> [What the task asks]:
Please retype the records below exactly, from the first line through the line containing "Small signs often point to bigger stress", and leave out any pictures.

(Page-level text extractions)
####

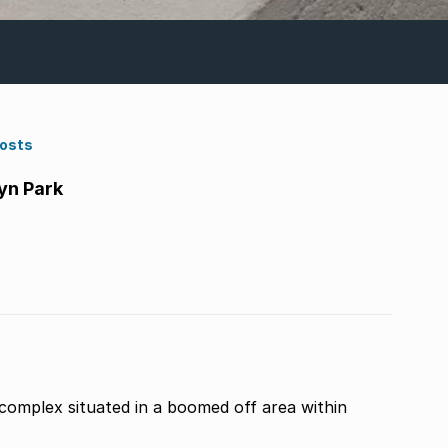
Costs
yn Park
r complex situated in a boomed off area within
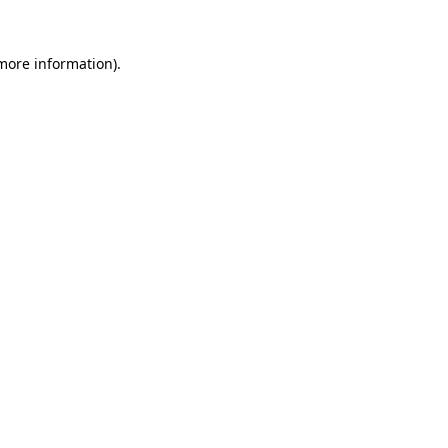
 more information).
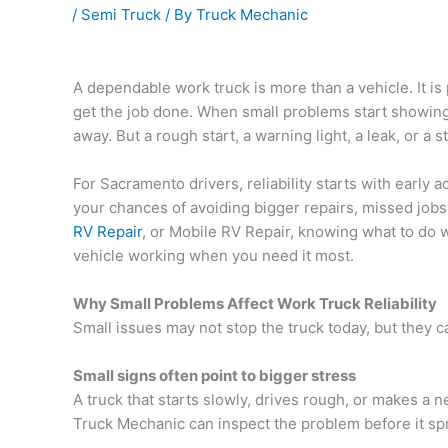
/
Semi Truck
/ By
Truck Mechanic
A dependable work truck is more than a vehicle. It is 
get the job done. When small problems start showing
away. But a rough start, a warning light, a leak, or a
For Sacramento drivers, reliability starts with early 
your chances of avoiding bigger repairs, missed job
RV Repair
, or Mobile RV Repair
, knowing what to do 
vehicle working when you need it most.
Why Small Problems Affect Work Truck Reliability
Small issues may not stop the truck today, but they 
Small signs often point to bigger stress
A truck that starts slowly, drives rough, or makes a
Truck Mechanic
can inspect the problem before it s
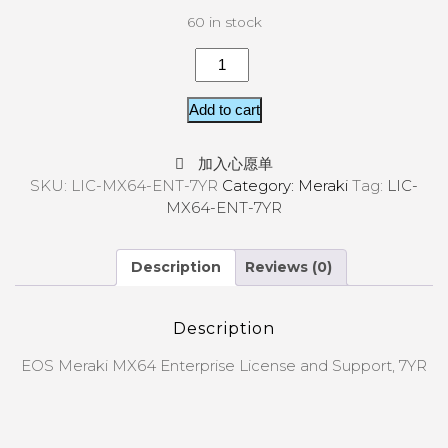
60 in stock
Add to cart
加入心愿单
SKU:
LIC-MX64-ENT-7YR
Category:
Meraki
Tag:
LIC-
MX64-ENT-7YR
Description
Reviews (0)
Description
EOS Meraki MX64 Enterprise License and Support, 7YR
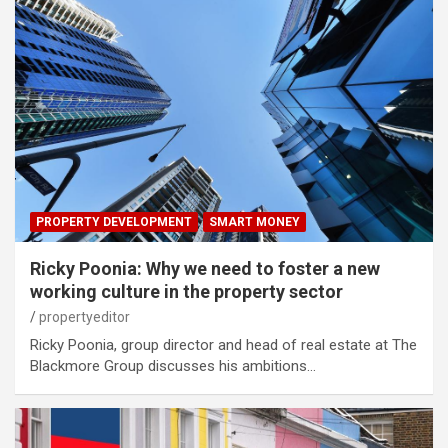
PROPERTY DEVELOPMENT
SMART MONEY
Ricky Poonia: Why we need to foster a new
working culture in the property sector
propertyeditor
Ricky Poonia, group director and head of real estate at The
Blackmore Group discusses his ambitions…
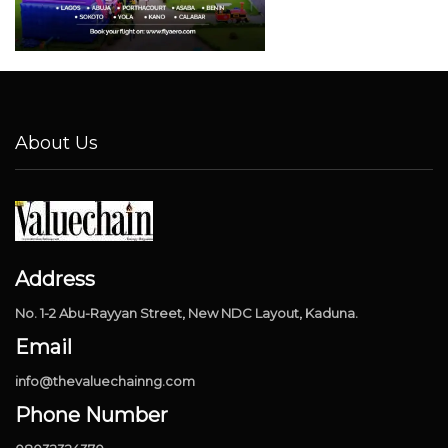
About Us
Address
No. 1-2 Abu-Rayyan Street, New NDC Layout, Kaduna.
Email
info@thevaluechainng.com
Phone Number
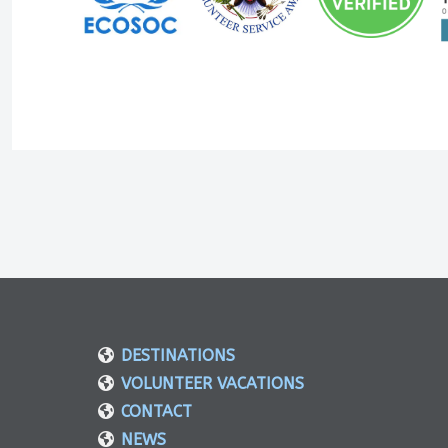
DESTINATIONS
VOLUNTEER VACATIONS
CONTACT
NEWS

####

> [Reply]:
Costs
yn Park
r complex situated in a boomed off area within
 more information).
/
Semi Truck
/ By
Truck Mechanic
A dependable work truck is more than a vehicle. It is 
get the job done. When small problems start showing
away. But a rough start, a warning light, a leak, or a
For Sacramento drivers, reliability starts with early 
your chances of avoiding bigger repairs, missed job
RV Repair
, or Mobile RV Repair
, knowing what to do 
vehicle working when you need it most.
Why Small Problems Affect Work Truck Reliability
Small issues may not stop the truck today, but they 
Small signs often point to bigger stress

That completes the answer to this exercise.